Nothing but the lines from the first line of the material below through the line that holds "Genau dabei helfen wir dir." should be set down, exactly and with pictures left out.

RECORDS SHOWN:
Segment Open

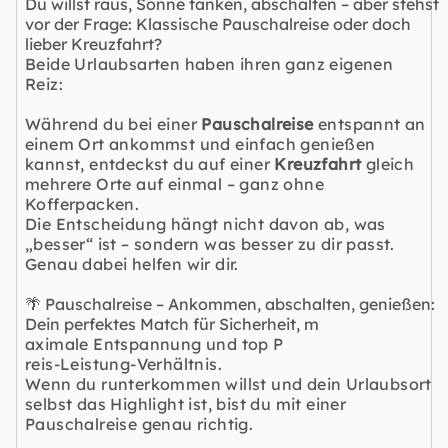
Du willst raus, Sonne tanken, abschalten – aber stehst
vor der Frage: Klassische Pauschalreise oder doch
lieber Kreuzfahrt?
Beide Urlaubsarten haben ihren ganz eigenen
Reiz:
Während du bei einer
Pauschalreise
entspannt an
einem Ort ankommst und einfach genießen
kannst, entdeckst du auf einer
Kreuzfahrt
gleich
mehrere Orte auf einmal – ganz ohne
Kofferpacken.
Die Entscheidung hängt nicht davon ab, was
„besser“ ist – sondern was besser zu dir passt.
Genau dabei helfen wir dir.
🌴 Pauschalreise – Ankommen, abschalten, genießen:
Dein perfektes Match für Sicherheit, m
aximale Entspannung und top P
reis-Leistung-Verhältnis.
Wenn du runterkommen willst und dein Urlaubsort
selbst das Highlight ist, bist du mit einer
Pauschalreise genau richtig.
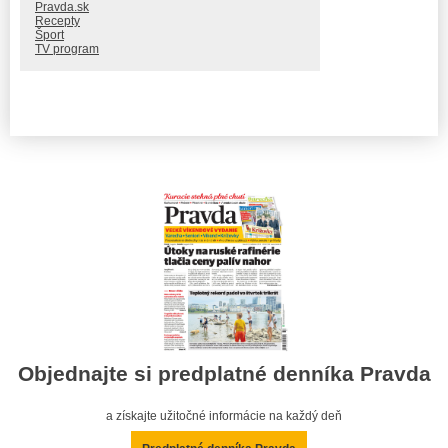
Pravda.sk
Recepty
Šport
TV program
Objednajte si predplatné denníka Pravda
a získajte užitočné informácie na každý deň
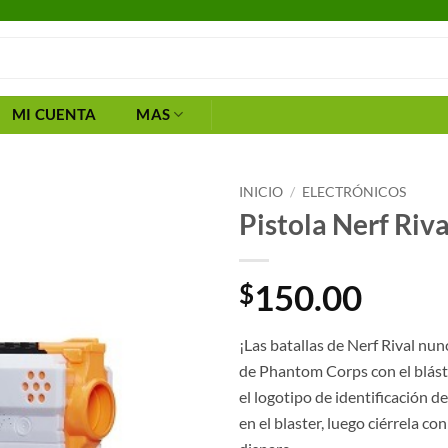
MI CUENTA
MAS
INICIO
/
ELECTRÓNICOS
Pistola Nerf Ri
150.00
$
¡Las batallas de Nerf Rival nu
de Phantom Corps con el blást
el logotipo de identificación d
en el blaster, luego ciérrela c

Segment Closed

OUTPUT FOR THIS TASK:
Du willst raus, Sonne tanken, abschalten – aber stehst
vor der Frage: Klassische Pauschalreise oder doch
lieber Kreuzfahrt?
Beide Urlaubsarten haben ihren ganz eigenen
Reiz:
Während du bei einer
Pauschalreise
entspannt an
einem Ort ankommst und einfach genießen
kannst, entdeckst du auf einer
Kreuzfahrt
gleich
mehrere Orte auf einmal – ganz ohne
Kofferpacken.
Die Entscheidung hängt nicht davon ab, was
„besser“ ist – sondern was besser zu dir passt.
Genau dabei helfen wir dir.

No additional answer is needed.